> [ASSIGNED TASK]: Pick every line from the data below that contains the string "Wolfsburg" and copy it.
- - -
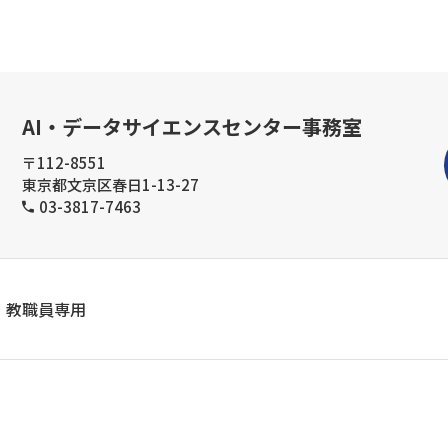
AI・データサイエンスセンター事務室
〒112-8551
東京都文京区春日1-13-27
03-3817-7463
教職員専用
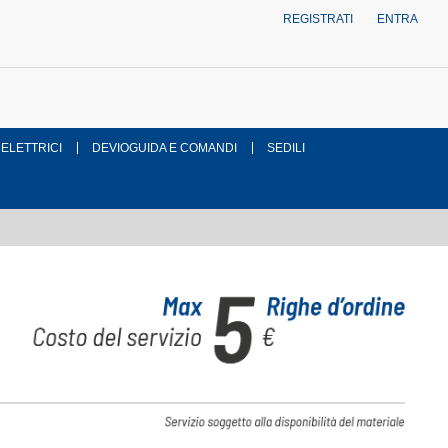
REGISTRATI
ENTRA
 ELETTRICI
DEVIOGUIDA E COMANDI
SEDILI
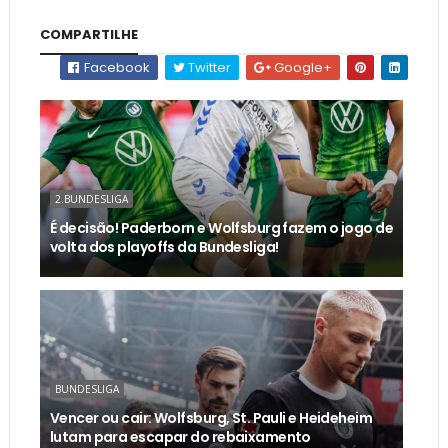
COMPARTILHE
Facebook
Twitter
Google+
2.BUNDESLIGA
É decisão! Paderborn e Wolfsburg fazem o jogo de
volta dos playoffs da Bundesliga!
BUNDESLIGA
Vencer ou cair: Wolfsburg, St. Pauli e Heideheim
lutam para escapar do rebaixamento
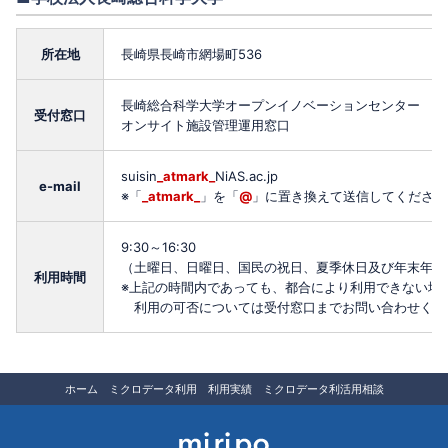
所在地
長崎県長崎市網場町536
長崎総合科学大学オープンイノベーションセンター
受付窓口
オンサイト施設管理運用窓口
suisin
_atmark_
NiAS.ac.jp
e-mail
※「
_atmark_
」を「
@
」に置き換えて送信してください
9:30～16:30
（土曜日、日曜日、国民の祝日、夏季休日及び年末年始
利用時間
※上記の時間内であっても、都合により利用できない場
利用の可否については受付窓口までお問い合わせくだ
セ
ホーム
ミクロデータ利用
利用実績
ミクロデータ利活用相談
カ
ン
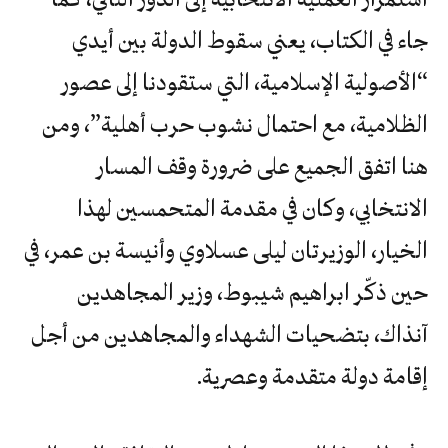
جاء في الكتاب، يعني سقوط الدولة بين أيدي
“الأصولية الإسلامية، التي ستقودنا إلى عصور
الظلامية، مع احتمال نشوب حرب أهلية”، ومن
هنا اتفق الجميع على ضرورة وقف المسار
‬إقامة‭ ‬دولة‭ ‬متقدمة‭ ‬وعصرية‭.‬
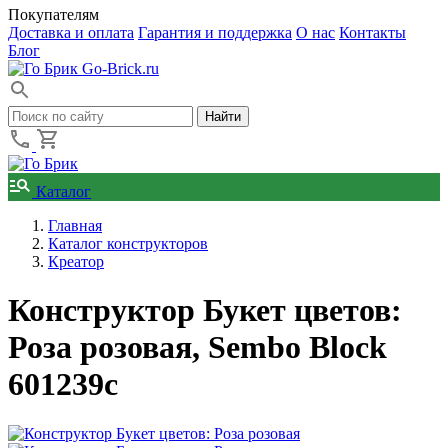
Покупателям
Доставка и оплата
Гарантия и поддержка
О нас
Контакты
Блог
Go-Brick.ru
Каталог
Главная
Каталог конструкторов
Креатор
Конструктор Букет цветов:
Роза розовая, Sembo Block
601239c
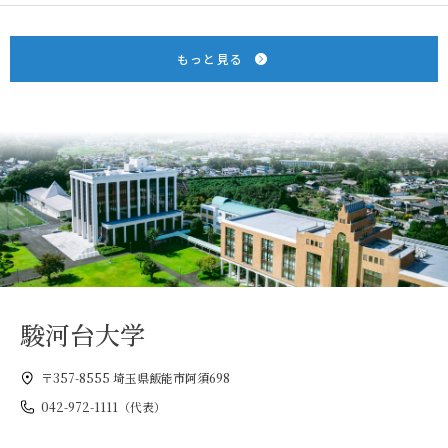
もっと見る
駿河台大学
〒357-8555 埼玉県飯能市阿須698
042-972-1111（代表）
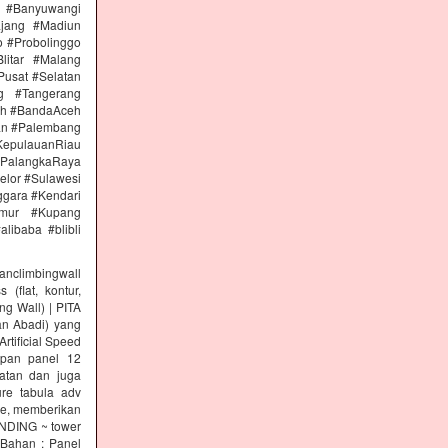
n #Banyuwangi
ajang #Madiun
 #Probolinggo
itar #Malang
Pusat #Selatan
g #Tangerang
eh #BandaAceh
an #Palembang
epulauanRiau
PalangkaRaya
elor #Sulawesi
ggara #Kendari
imur #Kupang
libaba #blibli
climbingwall
(flat, kontur,
ng Wall) | PITA
an Abadi) yang
rtificial Speed
papan panel 12
tan dan juga
re tabula adv
re, memberikan
INDING ~ tower
 Bahan : Panel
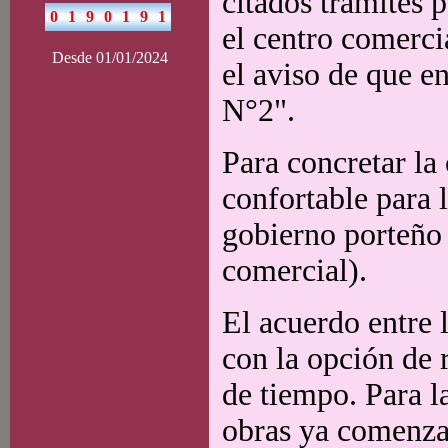
citados trámites 
el centro comerci
Desde 01/01/2024
el aviso de que e
N°2".
Para concretar la 
confortable para 
gobierno porteño
comercial).
El acuerdo entre 
con la opción de 
de tiempo. Para l
obras ya comenzar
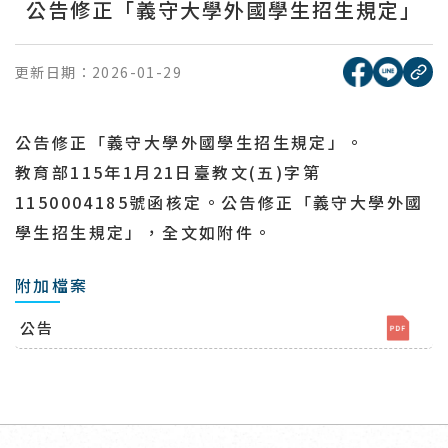
公告修正「義守大學外國學生招生規定」
[另開新視窗
[另開
更新日期：
2026-01-29
複
公告修正「義守大學外國學生招生規定」。
教育部115年1月21日臺教文(五)字第
1150004185號函核定。公告修正「義守大學外國
學生招生規定」，全文如附件。
附加檔案
公告
回頂端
- - -
> [YOUR SOLUTION]:
É decisão! Paderborn e Wolfsburg fazem o jogo de
Vencer ou cair: Wolfsburg, St. Pauli e Heideheim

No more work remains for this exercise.